At the same time, Milne says that GMC has done its best to get financing from Canada Mortgage and Housing Corp. so it can offer lower rents, but there’s something of a disconnect. “We would love to offer up affordability when we propose a project to the city,” he says, noting that developments like Brixton Flats, a stone’s throw from the intersection of Main and Hastings streets, will always face a certain amount of pushback.
“There are ways we can do that through affordable financing with the CMHC. The problem is that you can’t get a guarantee with the CMHC until you’ve already got the zoning,” Milne laments. So it’s a bit of a catch-22. If you offer it up to the city and they commit to it being 10 percent below market rent, but you don’t get CMHC financing, you ultimately can’t build it.”
Milne is currently trying to secure CMHC financing to offer 10 percent below market rate on a 31-unit rental building in Victoria called the Charlesworth. “But we couldn’t offer that to council in our zoning proposal that was approved in the summer,” he says.

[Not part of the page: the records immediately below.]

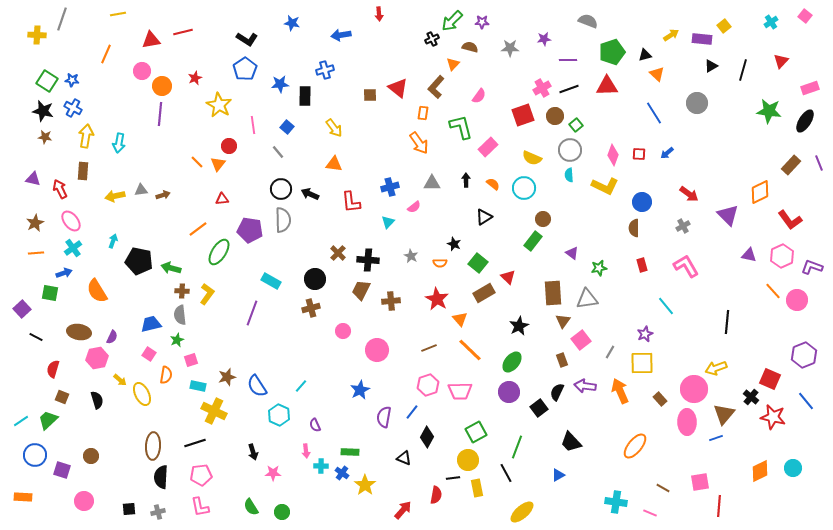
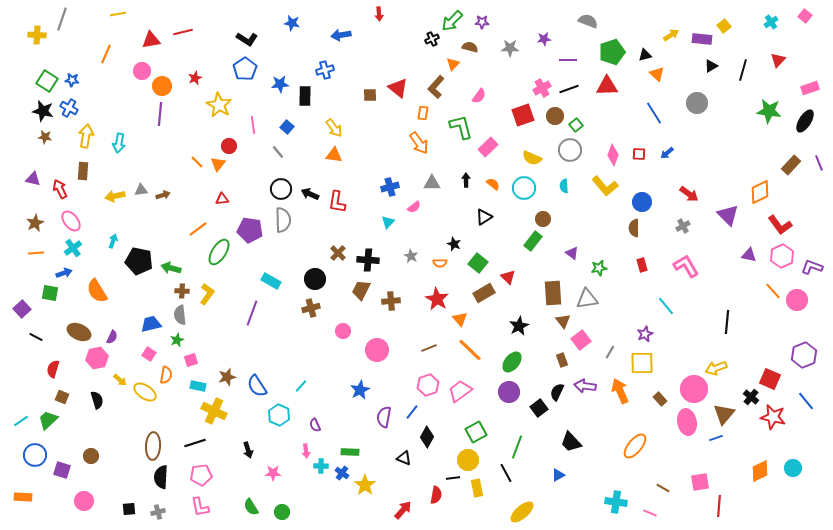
red triangle at (781, 61): moved 3 px left, 1 px up
blue cross at (73, 108): moved 4 px left
orange triangle at (334, 164): moved 9 px up
cyan semicircle at (569, 175): moved 5 px left, 11 px down
yellow L-shape at (605, 186): rotated 24 degrees clockwise
red L-shape at (351, 202): moved 14 px left; rotated 15 degrees clockwise
red L-shape at (790, 220): moved 10 px left, 5 px down
brown triangle at (563, 321): rotated 14 degrees counterclockwise
brown ellipse at (79, 332): rotated 15 degrees clockwise
pink trapezoid at (460, 391): rotated 145 degrees clockwise
yellow ellipse at (142, 394): moved 3 px right, 2 px up; rotated 30 degrees counterclockwise
pink ellipse at (687, 422): rotated 10 degrees counterclockwise
black arrow at (253, 452): moved 5 px left, 2 px up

More government issues could be imminent with the recent provincial election giving a majority to the BC NDP. Housing was a hot topic leading up to the vote, and Milne wasn’t completely sold on any of the parties’ platforms. But there are certainly some aspects of Premier John Horgan’s plan that he doesn’t commend.
“I was really discouraged with the NDP’s decision to freeze rent through the entirety of 2021,” Milne says. “The challenge for landlords these days is we have rising expenses, city councils are freezing property taxes, insurance rates are affecting rental buildings. We have this paradox of increasing costs but flattened revenue. It’s going to be a challenge, and the NDP has picked winners and losers by doing that.”